Work to complete -> Write the entries out again in full and unchanged, dropping every image.
··· Data supplied
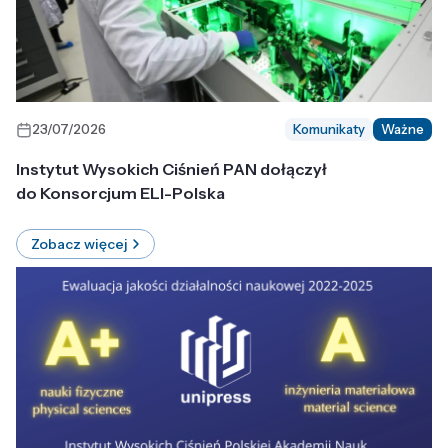
23/07/2026
Komunikaty
Ważne
Instytut Wysokich Ciśnień PAN dołączył
do Konsorcjum ELI-Polska
Zobacz więcej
······
Expected answer ->
23/07/2026
Komunikaty
Ważne
Instytut Wysokich Ciśnień PAN dołączył
do Konsorcjum ELI-Polska
Zobacz więcej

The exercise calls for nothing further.